> _Work order_: Tally how many lines of these entries hold the string "buah". Return the number alone.

Data records
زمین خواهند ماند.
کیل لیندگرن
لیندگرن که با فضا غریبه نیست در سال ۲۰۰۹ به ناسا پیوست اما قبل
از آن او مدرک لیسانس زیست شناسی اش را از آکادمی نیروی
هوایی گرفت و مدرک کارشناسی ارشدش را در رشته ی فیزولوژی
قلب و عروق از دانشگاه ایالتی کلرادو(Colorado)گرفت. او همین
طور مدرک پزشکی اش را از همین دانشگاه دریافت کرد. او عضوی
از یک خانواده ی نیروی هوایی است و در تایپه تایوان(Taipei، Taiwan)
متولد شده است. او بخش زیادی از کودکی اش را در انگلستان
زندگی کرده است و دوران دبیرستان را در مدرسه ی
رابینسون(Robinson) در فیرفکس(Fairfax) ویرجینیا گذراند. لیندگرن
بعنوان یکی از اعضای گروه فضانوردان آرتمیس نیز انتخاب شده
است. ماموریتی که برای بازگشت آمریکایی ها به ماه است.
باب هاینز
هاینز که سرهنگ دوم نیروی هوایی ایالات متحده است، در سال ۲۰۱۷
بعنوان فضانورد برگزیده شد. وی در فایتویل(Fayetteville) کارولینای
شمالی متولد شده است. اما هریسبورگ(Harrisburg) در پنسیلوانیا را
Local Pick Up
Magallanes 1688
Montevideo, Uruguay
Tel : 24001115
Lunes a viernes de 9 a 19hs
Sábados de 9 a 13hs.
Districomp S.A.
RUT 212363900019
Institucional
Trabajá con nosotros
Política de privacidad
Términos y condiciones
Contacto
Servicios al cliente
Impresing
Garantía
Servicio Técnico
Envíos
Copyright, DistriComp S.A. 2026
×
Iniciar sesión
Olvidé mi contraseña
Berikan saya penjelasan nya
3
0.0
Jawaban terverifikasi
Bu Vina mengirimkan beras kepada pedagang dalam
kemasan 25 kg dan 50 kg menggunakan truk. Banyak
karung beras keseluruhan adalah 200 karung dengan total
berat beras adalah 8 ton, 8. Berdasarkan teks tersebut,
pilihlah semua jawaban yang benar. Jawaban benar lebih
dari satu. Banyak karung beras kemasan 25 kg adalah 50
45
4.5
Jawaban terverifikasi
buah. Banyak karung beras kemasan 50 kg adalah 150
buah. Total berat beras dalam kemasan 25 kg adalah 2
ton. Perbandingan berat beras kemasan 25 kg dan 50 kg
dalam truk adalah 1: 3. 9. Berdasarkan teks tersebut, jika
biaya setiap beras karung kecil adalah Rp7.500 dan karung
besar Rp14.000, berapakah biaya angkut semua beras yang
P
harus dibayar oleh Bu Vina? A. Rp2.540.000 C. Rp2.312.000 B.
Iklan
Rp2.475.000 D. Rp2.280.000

--

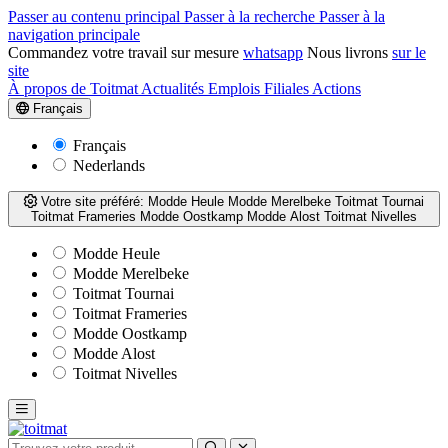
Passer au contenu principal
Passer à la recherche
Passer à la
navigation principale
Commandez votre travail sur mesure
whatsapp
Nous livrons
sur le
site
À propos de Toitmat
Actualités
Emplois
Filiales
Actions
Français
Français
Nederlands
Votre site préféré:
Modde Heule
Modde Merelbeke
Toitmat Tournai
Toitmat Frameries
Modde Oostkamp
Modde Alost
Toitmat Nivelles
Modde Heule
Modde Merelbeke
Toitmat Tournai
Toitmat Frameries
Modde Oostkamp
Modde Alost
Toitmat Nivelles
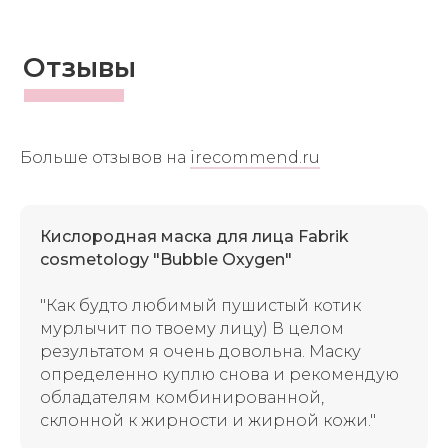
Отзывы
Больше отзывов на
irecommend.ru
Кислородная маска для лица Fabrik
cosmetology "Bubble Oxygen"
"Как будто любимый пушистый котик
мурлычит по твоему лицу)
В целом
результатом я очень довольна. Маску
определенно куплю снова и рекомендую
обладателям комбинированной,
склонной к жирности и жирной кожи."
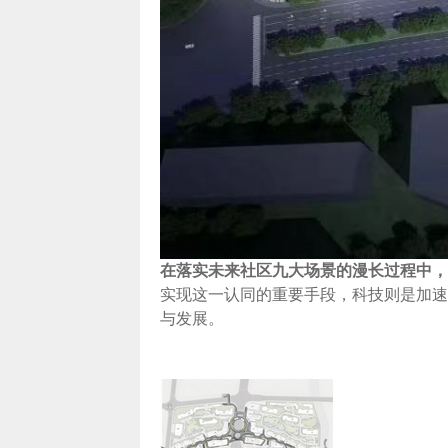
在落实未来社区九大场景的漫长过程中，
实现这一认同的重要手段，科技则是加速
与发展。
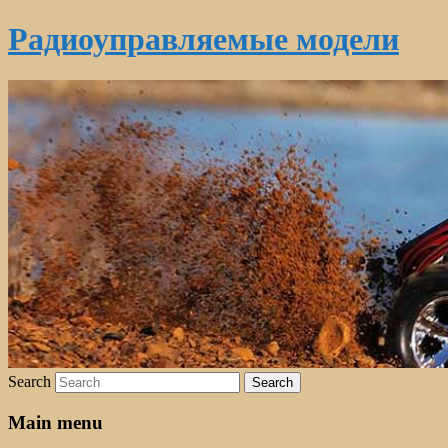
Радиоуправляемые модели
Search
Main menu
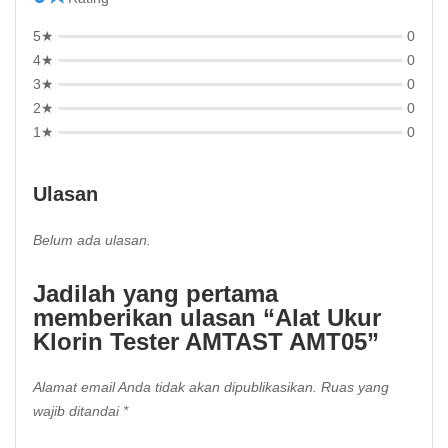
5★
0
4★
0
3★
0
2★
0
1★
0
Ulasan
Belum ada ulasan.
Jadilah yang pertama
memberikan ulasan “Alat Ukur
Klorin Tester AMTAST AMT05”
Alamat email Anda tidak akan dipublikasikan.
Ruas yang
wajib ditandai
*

> _Answer to this exercise_: 2